=== Begin Enclosure ===
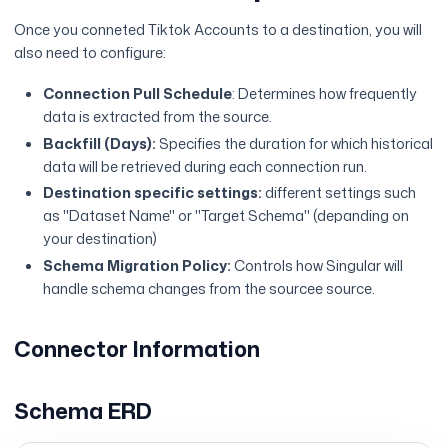
Once you conneted Tiktok Accounts to a destination, you will
also need to configure:
Connection Pull Schedule
: Determines how frequently
data is extracted from the source.
Backfill (Days):
Specifies the duration for which historical
data will be retrieved during each connection run.
Destination specific settings:
different settings such
as "Dataset Name" or "Target Schema" (depanding on
your destination)
Schema Migration Policy:
Controls how Singular will
handle schema changes from the sourcee source.
Connector Information
Schema ERD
=== End Enclosure ===
Report how many lines in the material contain "source". Write the number and stop.

2